_Task objective_
Scan the data below for the string "Rajasthan". Show every line where it turns up.

_Stored data entries_
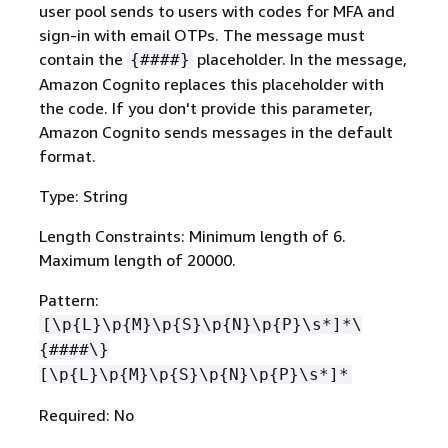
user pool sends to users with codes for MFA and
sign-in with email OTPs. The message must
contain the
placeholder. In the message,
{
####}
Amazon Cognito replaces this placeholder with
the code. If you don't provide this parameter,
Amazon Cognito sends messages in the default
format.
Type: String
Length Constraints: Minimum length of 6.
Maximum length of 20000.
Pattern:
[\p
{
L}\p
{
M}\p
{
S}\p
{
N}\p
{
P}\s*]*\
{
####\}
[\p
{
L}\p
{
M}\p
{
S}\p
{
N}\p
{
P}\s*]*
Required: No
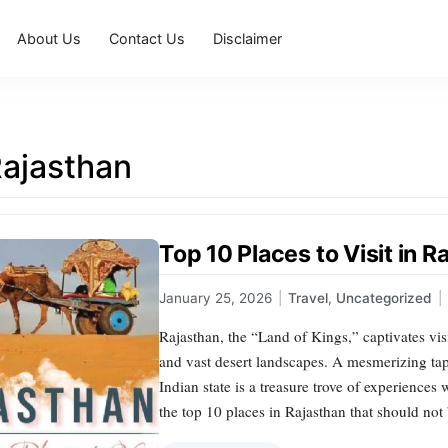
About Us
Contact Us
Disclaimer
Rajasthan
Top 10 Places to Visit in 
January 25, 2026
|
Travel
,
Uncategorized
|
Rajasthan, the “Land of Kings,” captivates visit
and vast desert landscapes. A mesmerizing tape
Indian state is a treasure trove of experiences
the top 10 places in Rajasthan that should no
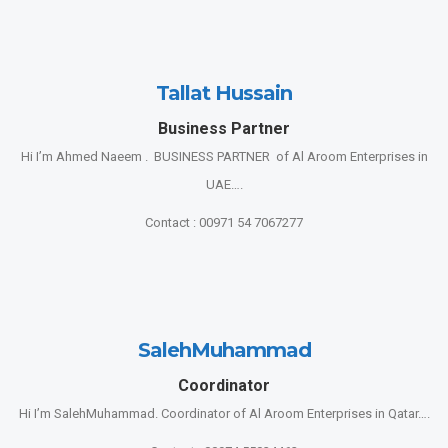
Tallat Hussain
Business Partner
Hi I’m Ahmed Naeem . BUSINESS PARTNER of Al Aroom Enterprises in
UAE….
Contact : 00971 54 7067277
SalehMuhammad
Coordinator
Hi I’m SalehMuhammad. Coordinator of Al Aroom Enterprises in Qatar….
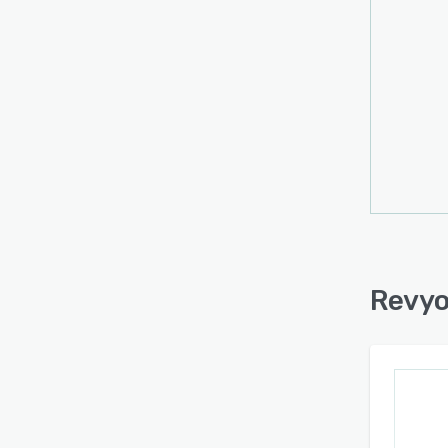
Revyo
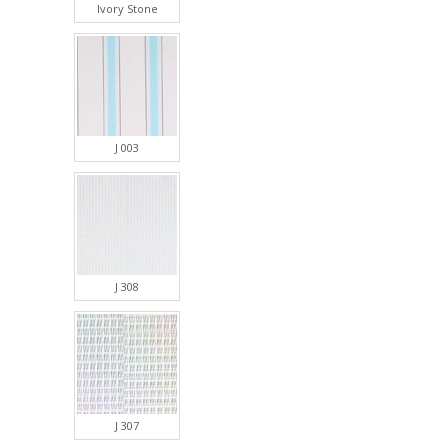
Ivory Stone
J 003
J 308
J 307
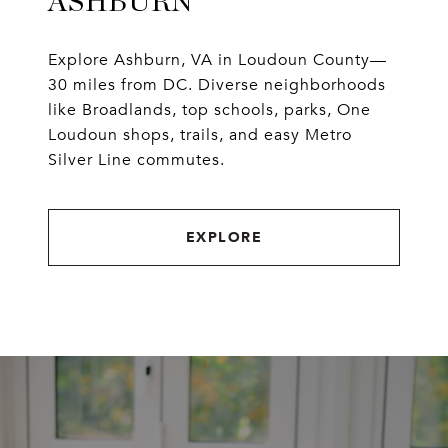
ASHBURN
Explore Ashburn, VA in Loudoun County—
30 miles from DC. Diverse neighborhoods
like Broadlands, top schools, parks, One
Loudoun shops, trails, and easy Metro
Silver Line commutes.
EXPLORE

--

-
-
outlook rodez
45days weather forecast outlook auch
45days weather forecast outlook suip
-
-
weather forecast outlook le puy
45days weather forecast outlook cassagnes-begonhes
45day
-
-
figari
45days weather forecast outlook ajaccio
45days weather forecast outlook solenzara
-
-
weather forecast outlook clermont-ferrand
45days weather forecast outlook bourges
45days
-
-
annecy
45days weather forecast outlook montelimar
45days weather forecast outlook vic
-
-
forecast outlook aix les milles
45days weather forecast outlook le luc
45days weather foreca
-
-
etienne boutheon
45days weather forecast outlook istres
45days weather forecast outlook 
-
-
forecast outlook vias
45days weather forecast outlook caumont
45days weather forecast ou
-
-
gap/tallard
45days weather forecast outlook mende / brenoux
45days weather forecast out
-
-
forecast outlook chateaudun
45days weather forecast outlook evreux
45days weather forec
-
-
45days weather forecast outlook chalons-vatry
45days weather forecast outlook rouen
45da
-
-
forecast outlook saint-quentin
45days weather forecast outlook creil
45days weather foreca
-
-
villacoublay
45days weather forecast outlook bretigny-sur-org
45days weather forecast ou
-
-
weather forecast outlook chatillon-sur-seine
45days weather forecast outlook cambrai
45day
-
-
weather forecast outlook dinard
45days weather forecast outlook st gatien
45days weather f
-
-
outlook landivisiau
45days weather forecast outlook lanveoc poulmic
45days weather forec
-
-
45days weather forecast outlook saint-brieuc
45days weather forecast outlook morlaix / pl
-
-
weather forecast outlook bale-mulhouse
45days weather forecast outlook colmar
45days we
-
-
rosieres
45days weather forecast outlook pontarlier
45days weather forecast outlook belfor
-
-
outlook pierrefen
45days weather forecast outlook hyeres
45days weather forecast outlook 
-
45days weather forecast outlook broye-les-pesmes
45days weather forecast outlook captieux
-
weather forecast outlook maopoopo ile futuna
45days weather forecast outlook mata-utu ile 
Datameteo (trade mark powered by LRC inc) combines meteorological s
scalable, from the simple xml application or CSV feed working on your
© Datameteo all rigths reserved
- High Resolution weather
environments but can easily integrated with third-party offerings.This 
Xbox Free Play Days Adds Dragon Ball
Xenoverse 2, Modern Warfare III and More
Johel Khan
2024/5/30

_Task output_
Rajasthan
Rajasthan, the “Land of Kings,” captivates visit
the top 10 places in Rajasthan that should no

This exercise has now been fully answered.